Re: Simulating termination analyzers by dummies --- What does halting mean?

On 2024-06-21 13:19:28 +0000, olcott said:

On 6/21/2024 2:11 AM, Mikko wrote:

On 2024-06-20 15:23:09 +0000, olcott said:
 

On 6/20/2024 10:08 AM, Mikko wrote:

On 2024-06-20 05:40:28 +0000, olcott said:
 

On 6/20/2024 12:29 AM, Mikko wrote:

On 2024-06-19 14:05:29 +0000, olcott said:
 

On 6/19/2024 4:29 AM, Alan Mackenzie wrote:

olcott <polcott333@gmail.com> wrote:

On 6/18/2024 4:36 PM, Alan Mackenzie wrote:

[ Followup-To: set ]

 

In comp.theory olcott <polcott333@gmail.com> wrote:

On 6/18/2024 12:57 PM, joes wrote:

Am Tue, 18 Jun 2024 12:25:44 -0500 schrieb olcott:

On 6/18/2024 12:06 PM, joes wrote:
void DDD()
{
H0(DDD);
}
DDD correctly simulated by any H0 cannot possibly halt.

DDD halts iff H0 halts.

 

So H0 returns "doesn't halt" to DDD, which then stops running,
so H0 should have returned "halts".

 

This was three messages ago.
I had to make sure that you understood that halting
does not mean stopping for any reason and only includes
the equivalent of terminating normally.

 

No.  You're wrong, here.  A turing machine is either running or it's
halted.  There's no third alternative.  If your C programs are not in one
of these two states, they're not equivalent to turing machines.

 

Although I agree with this there seems to be nuances of
disagreement across the experts.

 I doubt that very much.  The whole point of turing machines is to remove
ambiguity and unneeded features from the theory of computation.  A third
alternative state is unneeded.
 

 Some people say that a TM can halt in a non-final state.

 People may use different words to express the same facts.

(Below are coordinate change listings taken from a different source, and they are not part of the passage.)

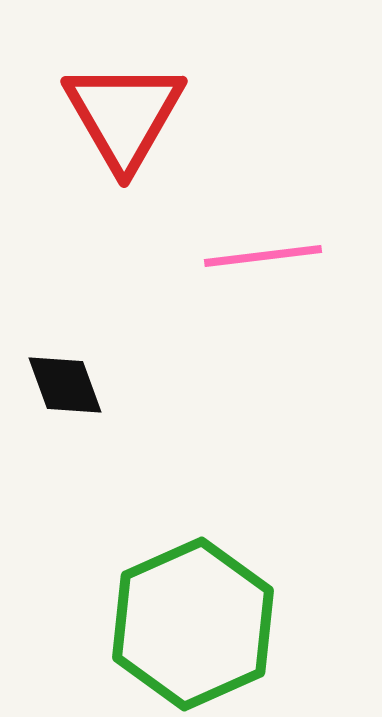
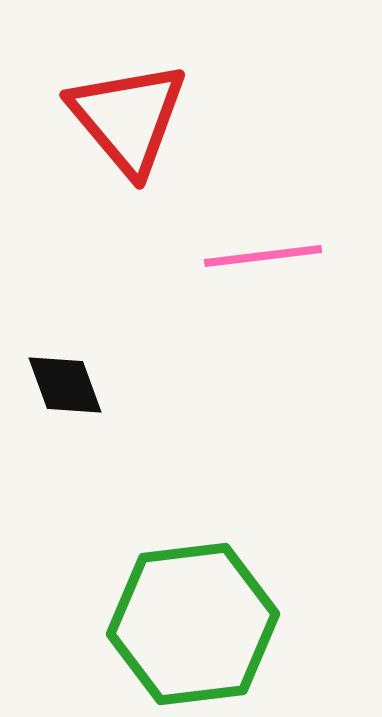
red triangle: moved 4 px right, 3 px down; rotated 10 degrees counterclockwise
green hexagon: rotated 17 degrees clockwise
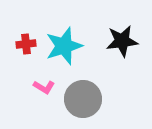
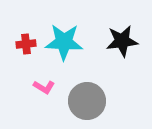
cyan star: moved 4 px up; rotated 21 degrees clockwise
gray circle: moved 4 px right, 2 px down
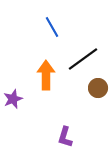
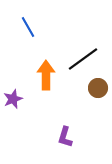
blue line: moved 24 px left
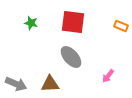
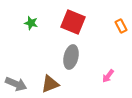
red square: rotated 15 degrees clockwise
orange rectangle: rotated 40 degrees clockwise
gray ellipse: rotated 55 degrees clockwise
brown triangle: rotated 18 degrees counterclockwise
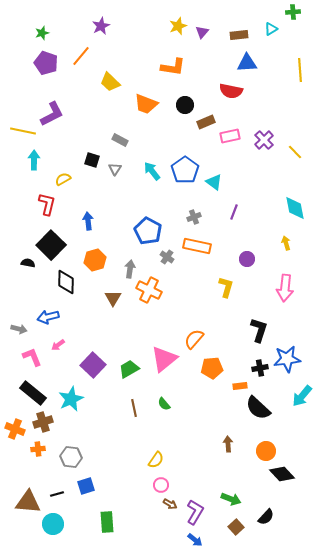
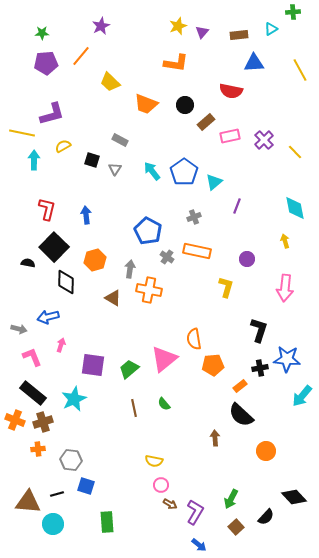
green star at (42, 33): rotated 16 degrees clockwise
purple pentagon at (46, 63): rotated 25 degrees counterclockwise
blue triangle at (247, 63): moved 7 px right
orange L-shape at (173, 67): moved 3 px right, 4 px up
yellow line at (300, 70): rotated 25 degrees counterclockwise
purple L-shape at (52, 114): rotated 12 degrees clockwise
brown rectangle at (206, 122): rotated 18 degrees counterclockwise
yellow line at (23, 131): moved 1 px left, 2 px down
blue pentagon at (185, 170): moved 1 px left, 2 px down
yellow semicircle at (63, 179): moved 33 px up
cyan triangle at (214, 182): rotated 42 degrees clockwise
red L-shape at (47, 204): moved 5 px down
purple line at (234, 212): moved 3 px right, 6 px up
blue arrow at (88, 221): moved 2 px left, 6 px up
yellow arrow at (286, 243): moved 1 px left, 2 px up
black square at (51, 245): moved 3 px right, 2 px down
orange rectangle at (197, 246): moved 5 px down
orange cross at (149, 290): rotated 15 degrees counterclockwise
brown triangle at (113, 298): rotated 30 degrees counterclockwise
orange semicircle at (194, 339): rotated 50 degrees counterclockwise
pink arrow at (58, 345): moved 3 px right; rotated 144 degrees clockwise
blue star at (287, 359): rotated 12 degrees clockwise
purple square at (93, 365): rotated 35 degrees counterclockwise
orange pentagon at (212, 368): moved 1 px right, 3 px up
green trapezoid at (129, 369): rotated 10 degrees counterclockwise
orange rectangle at (240, 386): rotated 32 degrees counterclockwise
cyan star at (71, 399): moved 3 px right
black semicircle at (258, 408): moved 17 px left, 7 px down
orange cross at (15, 429): moved 9 px up
brown arrow at (228, 444): moved 13 px left, 6 px up
gray hexagon at (71, 457): moved 3 px down
yellow semicircle at (156, 460): moved 2 px left, 1 px down; rotated 66 degrees clockwise
black diamond at (282, 474): moved 12 px right, 23 px down
blue square at (86, 486): rotated 36 degrees clockwise
green arrow at (231, 499): rotated 96 degrees clockwise
blue arrow at (195, 540): moved 4 px right, 5 px down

What some
people call "halting in a non-final state" is called "rejecting" by
some other people. But the facts are what they are independently of
the words used to express them.

 Ambiguity and vagueness make communication less effective.

 As does use of common words and expressions for uncommon meanings.
 

I use C because there are zero gaps in exactly what it means.

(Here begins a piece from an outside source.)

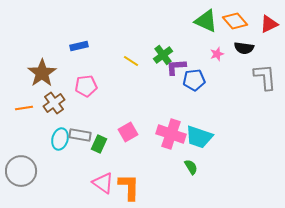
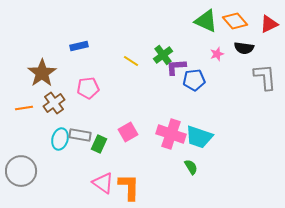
pink pentagon: moved 2 px right, 2 px down
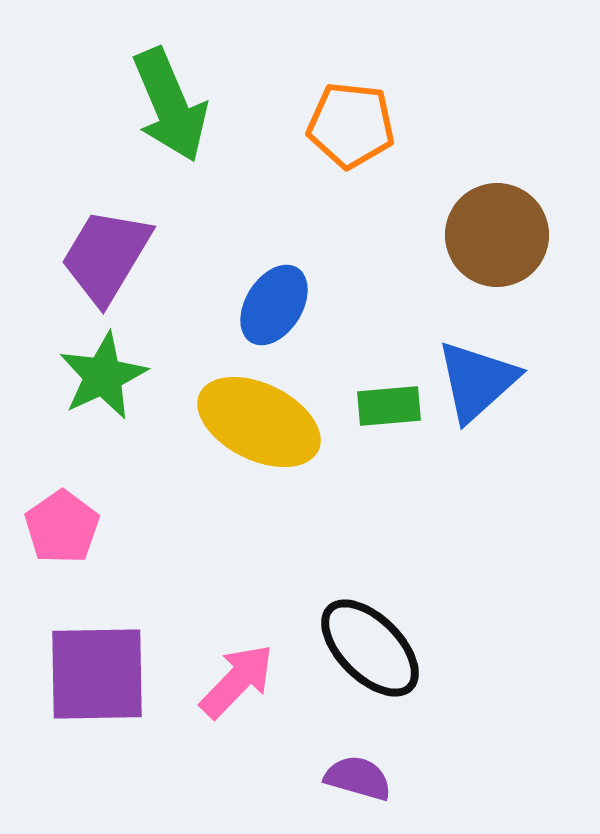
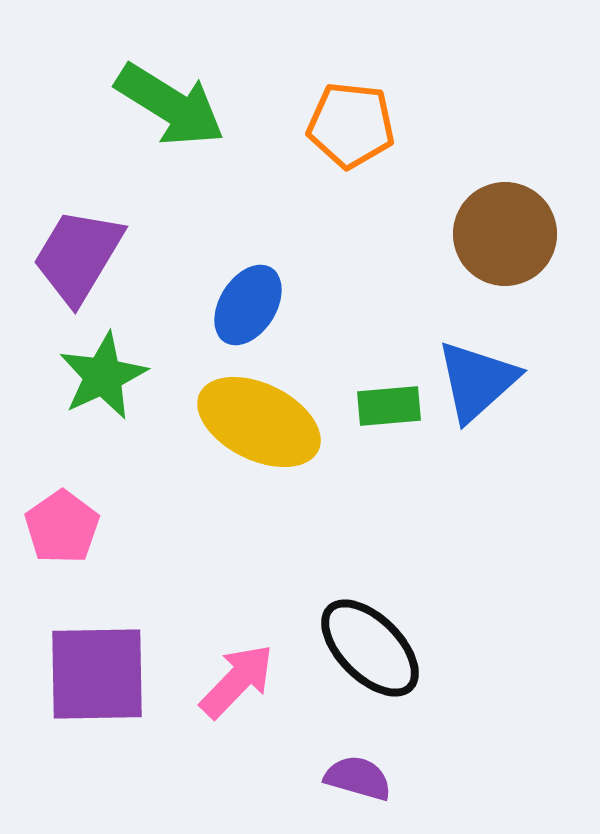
green arrow: rotated 35 degrees counterclockwise
brown circle: moved 8 px right, 1 px up
purple trapezoid: moved 28 px left
blue ellipse: moved 26 px left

 THere are lont of gaps in C. Some are mistakes that are corrected in
technical corrigenda. Others are undefined and implementation defined
behaviour. Your program uses non-standard extensions to C so it does
not communicate well. If also is too big to be a part of a publishable
article.
 

 *There are zero gaps in the behavior of DDD correctly simulated by HH0*
https://liarparadox.org/HH0_(DDD)_Full_Trace.pdf
 _DDD()
[00002093] 55               push ebp
[00002094] 8bec             mov ebp,esp
[00002096] 6893200000       push 00002093 ; push DDD
[0000209b] e853f4ffff       call 000014f3 ; call HH0
[000020a0] 83c404           add esp,+04
[000020a3] 5d               pop ebp
[000020a4] c3               ret
Size in bytes:(0018) [000020a4]
 Whereas the Linz specification of Ĥ says that embedded_H
does something or other that is totally unspecified:
 When Ĥ is applied to ⟨Ĥ⟩
Ĥ.q0 ⟨Ĥ⟩ ⊢* embedded_H ⟨Ĥ⟩ ⟨Ĥ⟩ ⊢* Ĥ.qy ∞
Ĥ.q0 ⟨Ĥ⟩ ⊢* embedded_H ⟨Ĥ⟩ ⟨Ĥ⟩ ⊢* Ĥ.qn

 Linz Ĥ is fully defined in terms of H, so its behaviour can be inferred
from the behaviour of H. Therefore Linz can prove about the behaviour of
both Ĥ and H what needs be proven.

 (a) Ĥ copies its input ⟨Ĥ⟩
(b) Ĥ invokes embedded_H ⟨Ĥ⟩ ⟨Ĥ⟩
(c) embedded_H simulates ⟨Ĥ⟩ ⟨Ĥ⟩
(d) simulated ⟨Ĥ⟩ copies its input ⟨Ĥ⟩
(e) simulated ⟨Ĥ⟩ invokes simulated embedded_H ⟨Ĥ⟩ ⟨Ĥ⟩
(f) simulated embedded_H simulates ⟨Ĥ⟩ ⟨Ĥ⟩
(g) goto (d) with one more level of simulation

Linz says nothing about simulations or other methods H may use. Those are already fully determined by the construction. But if H does those (c)..(g)
then so does Ĥ.

Two complete simulations show a pair of identical TMD's are simulating a pair of identical inputs.  We can see this thus proving recursive simulation.

Yes. However, this observation is not used in steps (c)..(g).
--
Mikko